The problem:
Find the line in the entries below that contains "For every named target in this 1280×1638". Repeat it exactly, and every line after it through the line that contains "Photo Gallery (576, 1209)".

Provided records:
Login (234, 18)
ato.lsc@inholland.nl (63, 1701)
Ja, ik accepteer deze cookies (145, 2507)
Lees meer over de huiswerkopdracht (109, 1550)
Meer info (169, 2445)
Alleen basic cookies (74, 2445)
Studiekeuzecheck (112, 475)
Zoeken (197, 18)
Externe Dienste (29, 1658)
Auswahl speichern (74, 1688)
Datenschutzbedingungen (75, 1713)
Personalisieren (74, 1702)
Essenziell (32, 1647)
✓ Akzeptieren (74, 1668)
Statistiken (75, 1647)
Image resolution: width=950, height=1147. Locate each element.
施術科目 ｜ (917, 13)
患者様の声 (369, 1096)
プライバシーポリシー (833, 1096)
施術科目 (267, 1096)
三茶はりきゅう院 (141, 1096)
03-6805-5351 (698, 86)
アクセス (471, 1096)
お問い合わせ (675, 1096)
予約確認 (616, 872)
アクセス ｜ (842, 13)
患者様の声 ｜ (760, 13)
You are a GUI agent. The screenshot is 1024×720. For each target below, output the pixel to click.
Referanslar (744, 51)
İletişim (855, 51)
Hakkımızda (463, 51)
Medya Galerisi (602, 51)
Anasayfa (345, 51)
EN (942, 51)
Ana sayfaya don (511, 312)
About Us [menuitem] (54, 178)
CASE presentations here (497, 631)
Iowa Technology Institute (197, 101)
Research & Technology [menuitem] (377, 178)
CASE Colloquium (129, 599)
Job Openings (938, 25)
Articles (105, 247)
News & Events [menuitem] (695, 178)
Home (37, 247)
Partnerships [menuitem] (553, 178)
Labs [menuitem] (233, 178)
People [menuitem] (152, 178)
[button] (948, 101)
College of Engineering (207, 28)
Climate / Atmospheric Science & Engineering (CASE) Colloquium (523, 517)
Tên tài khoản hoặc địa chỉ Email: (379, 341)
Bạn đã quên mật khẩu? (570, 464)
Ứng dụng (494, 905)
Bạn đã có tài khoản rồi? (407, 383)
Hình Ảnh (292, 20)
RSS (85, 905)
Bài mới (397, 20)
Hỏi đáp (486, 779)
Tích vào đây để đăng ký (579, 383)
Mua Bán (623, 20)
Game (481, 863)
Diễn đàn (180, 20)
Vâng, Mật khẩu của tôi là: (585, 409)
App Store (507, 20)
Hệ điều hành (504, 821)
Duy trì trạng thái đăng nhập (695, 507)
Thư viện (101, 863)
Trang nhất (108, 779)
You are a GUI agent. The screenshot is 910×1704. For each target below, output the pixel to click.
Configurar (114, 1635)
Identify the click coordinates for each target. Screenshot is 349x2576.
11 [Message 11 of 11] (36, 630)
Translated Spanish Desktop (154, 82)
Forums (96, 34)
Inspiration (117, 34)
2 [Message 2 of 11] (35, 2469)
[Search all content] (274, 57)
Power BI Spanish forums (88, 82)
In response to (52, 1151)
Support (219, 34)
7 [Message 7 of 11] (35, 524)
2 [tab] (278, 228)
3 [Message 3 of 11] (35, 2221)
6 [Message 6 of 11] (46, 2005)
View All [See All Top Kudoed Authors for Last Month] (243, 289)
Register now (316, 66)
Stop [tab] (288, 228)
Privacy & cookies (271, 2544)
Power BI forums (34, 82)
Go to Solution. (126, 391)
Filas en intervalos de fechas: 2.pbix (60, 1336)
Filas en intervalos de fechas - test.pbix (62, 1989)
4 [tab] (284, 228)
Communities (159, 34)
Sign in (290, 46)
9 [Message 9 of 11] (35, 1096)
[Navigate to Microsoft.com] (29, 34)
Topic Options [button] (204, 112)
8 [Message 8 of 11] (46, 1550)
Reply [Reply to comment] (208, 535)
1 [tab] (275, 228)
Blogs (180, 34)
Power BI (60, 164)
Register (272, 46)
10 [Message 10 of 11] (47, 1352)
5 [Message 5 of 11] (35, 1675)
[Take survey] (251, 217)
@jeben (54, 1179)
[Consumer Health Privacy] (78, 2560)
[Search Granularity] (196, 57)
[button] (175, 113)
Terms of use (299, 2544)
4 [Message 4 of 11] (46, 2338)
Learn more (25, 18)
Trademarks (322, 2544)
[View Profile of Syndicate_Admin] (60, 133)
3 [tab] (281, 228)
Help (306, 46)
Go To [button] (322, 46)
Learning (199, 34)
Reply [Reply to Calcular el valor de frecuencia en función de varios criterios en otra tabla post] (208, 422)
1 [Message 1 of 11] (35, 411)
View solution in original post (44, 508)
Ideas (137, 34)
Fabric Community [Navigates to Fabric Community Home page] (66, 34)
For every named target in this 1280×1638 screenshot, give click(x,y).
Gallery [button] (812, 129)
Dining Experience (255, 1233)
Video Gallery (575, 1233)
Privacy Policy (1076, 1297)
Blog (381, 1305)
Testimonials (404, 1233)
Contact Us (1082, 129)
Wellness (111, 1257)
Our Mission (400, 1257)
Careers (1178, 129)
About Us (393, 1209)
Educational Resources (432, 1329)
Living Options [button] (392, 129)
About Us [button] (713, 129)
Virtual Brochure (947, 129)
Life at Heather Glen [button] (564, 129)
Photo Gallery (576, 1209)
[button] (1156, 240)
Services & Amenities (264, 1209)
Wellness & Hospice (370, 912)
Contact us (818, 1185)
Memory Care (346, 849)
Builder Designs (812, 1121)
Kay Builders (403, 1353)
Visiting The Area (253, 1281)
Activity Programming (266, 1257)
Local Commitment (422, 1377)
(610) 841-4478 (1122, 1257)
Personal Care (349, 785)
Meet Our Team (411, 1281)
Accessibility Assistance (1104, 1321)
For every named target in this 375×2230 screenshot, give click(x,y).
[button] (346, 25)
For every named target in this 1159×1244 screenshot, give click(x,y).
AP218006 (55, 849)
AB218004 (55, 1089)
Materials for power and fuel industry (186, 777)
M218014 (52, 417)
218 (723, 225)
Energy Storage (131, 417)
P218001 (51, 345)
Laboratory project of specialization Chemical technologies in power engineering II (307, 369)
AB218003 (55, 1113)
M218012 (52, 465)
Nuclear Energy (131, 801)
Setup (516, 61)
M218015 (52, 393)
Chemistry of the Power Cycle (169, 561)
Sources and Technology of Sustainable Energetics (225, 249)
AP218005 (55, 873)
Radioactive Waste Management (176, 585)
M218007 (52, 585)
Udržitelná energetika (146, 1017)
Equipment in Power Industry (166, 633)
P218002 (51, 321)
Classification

Result for this task:
For every named target in this 1280×1638 screenshot, give click(x,y).
Gallery [button] (812, 129)
Dining Experience (255, 1233)
Video Gallery (575, 1233)
Privacy Policy (1076, 1297)
Blog (381, 1305)
Testimonials (404, 1233)
Contact Us (1082, 129)
Wellness (111, 1257)
Our Mission (400, 1257)
Careers (1178, 129)
About Us (393, 1209)
Educational Resources (432, 1329)
Living Options [button] (392, 129)
About Us [button] (713, 129)
Virtual Brochure (947, 129)
Life at Heather Glen [button] (564, 129)
Photo Gallery (576, 1209)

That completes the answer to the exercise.